One of Julia's gripes with this particular piece of legislation came in part from the role attributed to intoxication in other contexts.

"In the sexual assault context, under the law a complainant may not be able to consent to sexual intercourse if she's intoxicated, so alcohol is understood to make women passive but men aggressive and violent in these two different contexts. Then when you start looking at lots of other areas in the criminal law you begin to see all sorts of inconsistencies and problems about how we think intoxication effects people: does it make them more violent? Should they be held more responsible for their acts?" she says.

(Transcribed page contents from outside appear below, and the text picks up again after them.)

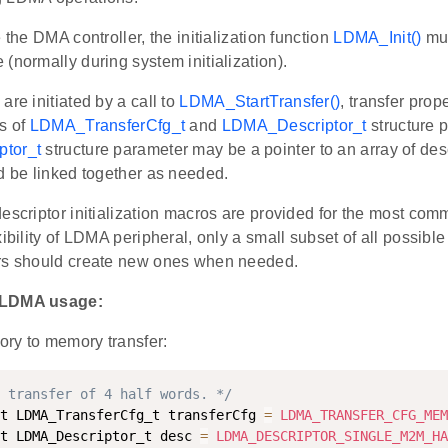
e the DMA controller, the initialization function
LDMA_Init()
mus
(normally during system initialization).
are initiated by a call to
LDMA_StartTransfer()
, transfer prop
s of
LDMA_TransferCfg_t
and
LDMA_Descriptor_t
structure 
tor_t
structure parameter may be a pointer to an array of desc
d be linked together as needed.
escriptor initialization macros are provided for the most com
xibility of LDMA peripheral, only a small subset of all possible
rs should create new ones when needed.
 LDMA usage:
ry to memory transfer:
 transfer of 4 half words. */
t LDMA_TransferCfg_t transferCfg 
=
LDMA_TRANSFER_CFG_MEM
t LDMA_Descriptor_t desc 
=
LDMA_DESCRIPTOR_SINGLE_M2M_HA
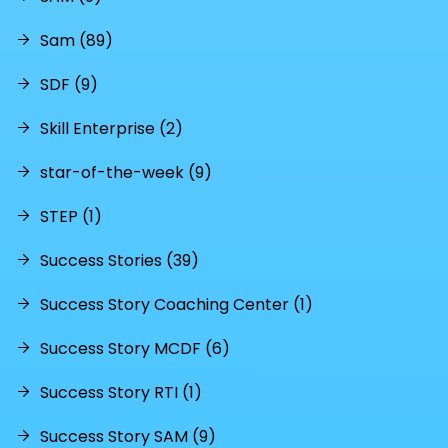
Sam (89)
SDF (9)
Skill Enterprise (2)
star-of-the-week (9)
STEP (1)
Success Stories (39)
Success Story Coaching Center (1)
Success Story MCDF (6)
Success Story RTI (1)
Success Story SAM (9)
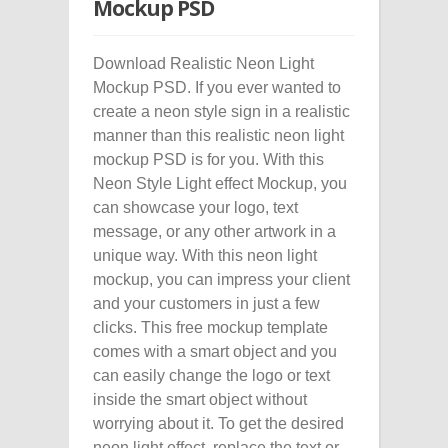
Mockup PSD
Download Realistic Neon Light
Mockup PSD. If you ever wanted to
create a neon style sign in a realistic
manner than this realistic neon light
mockup PSD is for you. With this
Neon Style Light effect Mockup, you
can showcase your logo, text
message, or any other artwork in a
unique way. With this neon light
mockup, you can impress your client
and your customers in just a few
clicks. This free mockup template
comes with a smart object and you
can easily change the logo or text
inside the smart object without
worrying about it. To get the desired
neon light effect, replace the text or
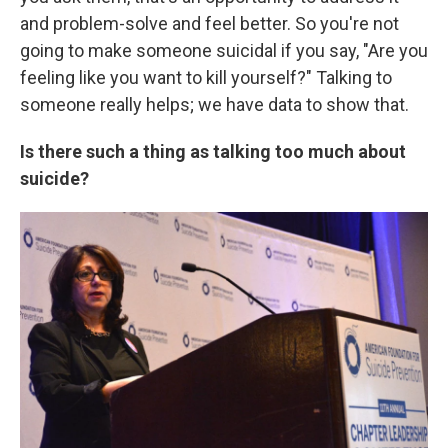
and problem-solve and feel better. So you're not
going to make someone suicidal if you say, "Are you
feeling like you want to kill yourself?" Talking to
someone really helps; we have data to show that.
Is there such a thing as talking too much about
suicide?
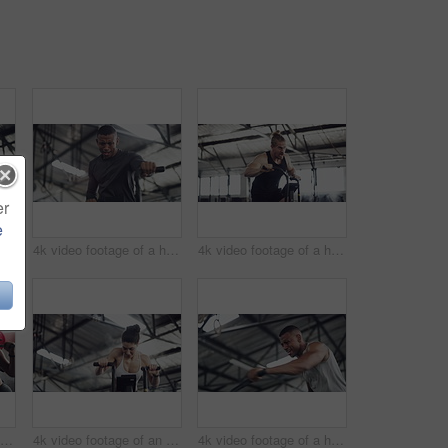
er
e
4k video footage of a handsome young male athlete working out on an elliptical machine in the gym
4k video footage of a handsome young male athlete working out on an elliptical machine in the gym
4k video footage of a handsome young male athlete working out on an elliptical machine in the gym
4k video footage of an attractive young female athlete working out with weights in the gym
4k video footage of an attractive young athletic woman working out on an elliptical machine in the gym
4k video footage of a handsome young male athlete working out on an elliptical machine in the gym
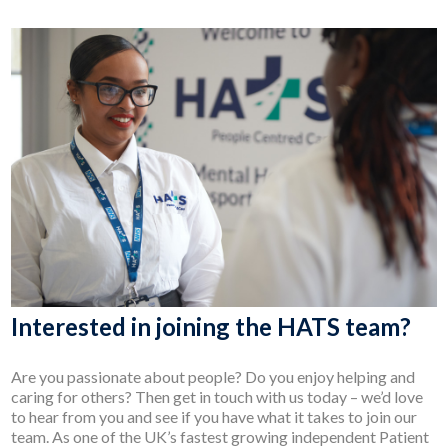
Interested in joining the HATS team?
Are you passionate about people? Do you enjoy helping and
caring for others? Then get in touch with us today – we’d love
to hear from you and see if you have what it takes to join our
team. As one of the UK’s fastest growing independent Patient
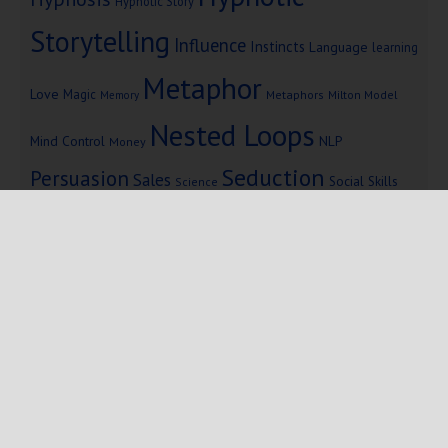
Hypnotic Story
Storytelling
Influence
Instincts
Language
learning
Metaphor
Love
Magic
Metaphors
Milton Model
Memory
Nested Loops
Mind Control
NLP
Money
Seduction
Persuasion
Sales
Social Skills
Science
Storytelling
Subliminal Messages
Success
Telepathy
Copyright © 2025 Mind Persuasion ·
WordPress
·
Log in
Home
Start Here
Subliminals
$19 Courses
Coaching
Blog
eBooks
Fiction
About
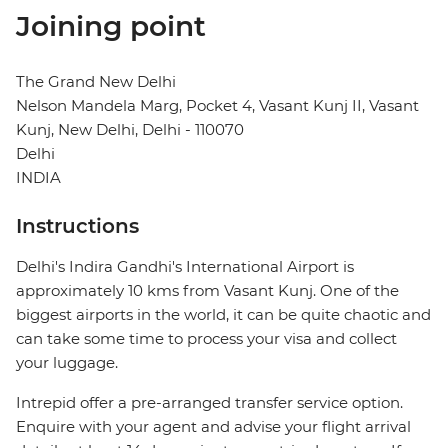
Joining point
The Grand New Delhi
Nelson Mandela Marg, Pocket 4, Vasant Kunj II, Vasant
Kunj, New Delhi, Delhi - 110070
Delhi
INDIA
Instructions
Delhi's Indira Gandhi's International Airport is
approximately 10 kms from Vasant Kunj. One of the
biggest airports in the world, it can be quite chaotic and
can take some time to process your visa and collect
your luggage.
Intrepid offer a pre-arranged transfer service option.
Enquire with your agent and advise your flight arrival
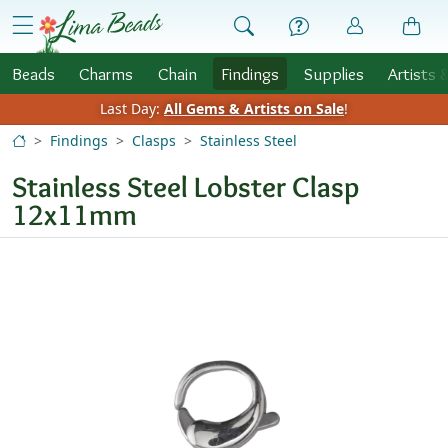
Skip to Content
menu
Beads
Charms
Chain
Findings
Supplies
Artists 
Last Day:
All Gems & Artists on Sale
!
Findings
Clasps
Stainless Steel
Stainless Steel Lobster Clasp
12x11mm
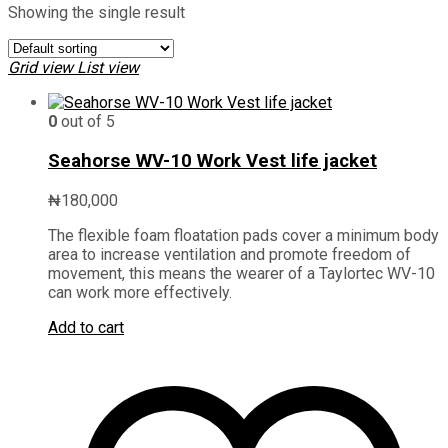
Showing the single result
Grid view
List view
0
out of 5
Seahorse WV-10 Work Vest life jacket
₦
180,000
The flexible foam floatation pads cover a minimum body
area to increase ventilation and promote freedom of
movement, this means the wearer of a Taylortec WV-10
can work more effectively.
Add to cart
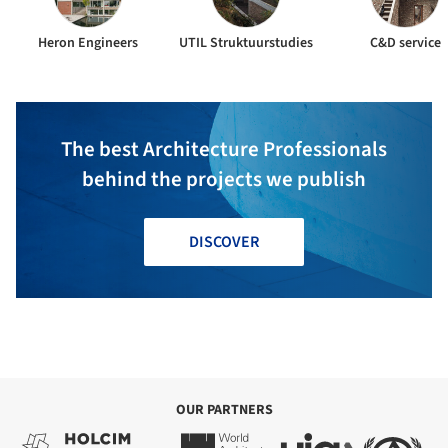
Heron Engineers
UTIL Struktuurstudies
C&D service
The best Architecture Professionals
behind the projects we publish
DISCOVER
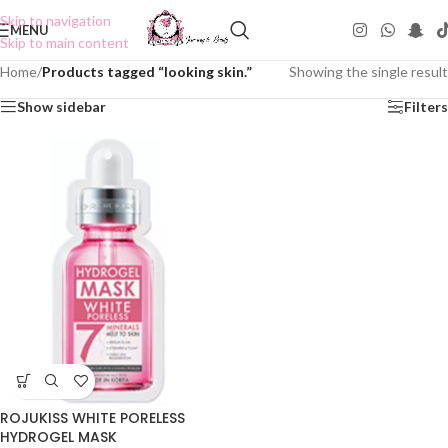
Skip to navigation
MENU
Skip to main content
Home
/
Products tagged “looking skin.”
Showing the single result
Show sidebar
Filters
ROJUKISS WHITE PORELESS
HYDROGEL MASK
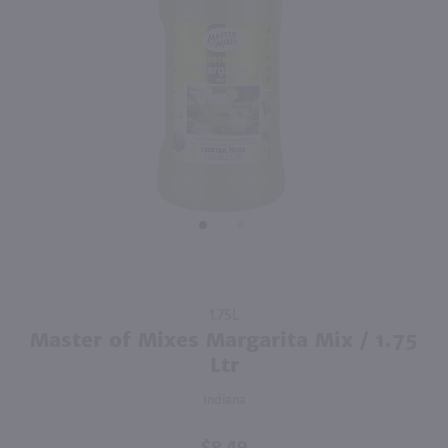
Purchase
1.75L
Master of
Master of Mixes Margarita Mix / 1.75
Mixes
Ltr
Margarita
Indiana
Mix / 1.75
Ltr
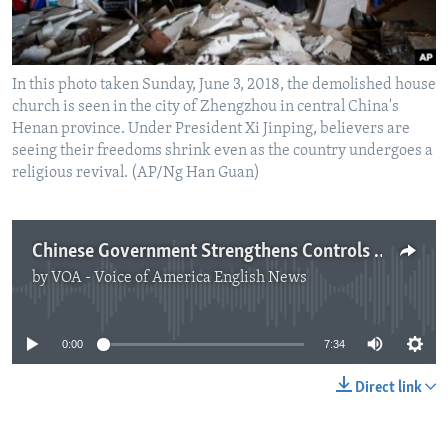
In this photo taken Sunday, June 3, 2018, the demolished house
church is seen in the city of Zhengzhou in central China's
Henan province. Under President Xi Jinping, believers are
seeing their freedoms shrink even as the country undergoes a
religious revival. (AP/Ng Han Guan)
Chinese Government Strengthens Controls Over Religion
by
VOA - Voice of America English News
No media source currently available
0:00
7:34
Direct link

"And it gets more complicated because every time the word intoxication is used in the criminal law in NSW it means not only from alcohol but also from any other drug. And of course different drugs have different effects on the body and mind - ice is often known to be the aggressive drug - but there's a whole series of other drugs that may depress cognitive and physical functions and may make some people calmer, more passive but they're all treated in the same way by the criminal law."

"So it seems to me we should have a better and more detailed look at our laws that attach significance to intoxication and think about what they stand for? And whether in fact it's actually an accurate reflection of what the science can tell us about the effects of different drugs and alcohol on cognitive and physical functions."

In 2016, Julia was invited to make a submission and give evidence to the Senate Legal and Constitutional Affairs Reference Committee Inquiry regarding the need for a nationally consistent approach to alcohol-fuelled violence. Her article 'Populism and criminal justice policy: An Australian case study of non-punitive responses to alcohol-related violence' won the 2016 Allen Austin Bartholomew Award for the best article published in the Australian and New Zealand Journal of Criminology.

From research to practice and beyond

A mother of two, wife to a politician, Associate Professor and widely respected criminal justice expert, Julia's career has seen her travel from researcher, to legal practice, and back again.

"I don't know that my practising background shaped the way that I approach research because I had been a researcher before I had gone into practice, but probably if the truth was told I was always at heart dying to go back to do some more intense research and thinking because that's what I really enjoy," she says.

In her time as a legal academic and teacher, Julia has received national recognition for teaching excellence. She received an Office for Learning and Teaching Citation in 2015 as part of the Law School's First Year Teaching Team which also received the 2013 Vice-Chancellor's Outstanding Contribution to Teaching and Learning Award. In 2016 Julia was named as one of UOW's Women of Impact for her dedication and contribution to the field of law.

"When I've got an idea and I'm thinking about something I can't wait to get back to it. You wake up in the middle of the night and you think, 'ah that's how that connects', so you get up and you write some incomprehensible notes then you can't go back to sleep, then you're awake again trying to figure out this thought and trying to work out the connections between things," she says.

"While there might be some sleepless nights, I find it exciting and love doing that. I can't imagine being in a job where I didn't feel passionate about what I do."

For Julia, a genuine love for reading, thinking, and finding solutions won't see her leaving research anytime soon.

"I think in research maybe there does come a point where you think, maybe I don’t have any projects left in me. I don’t know, maybe it happens."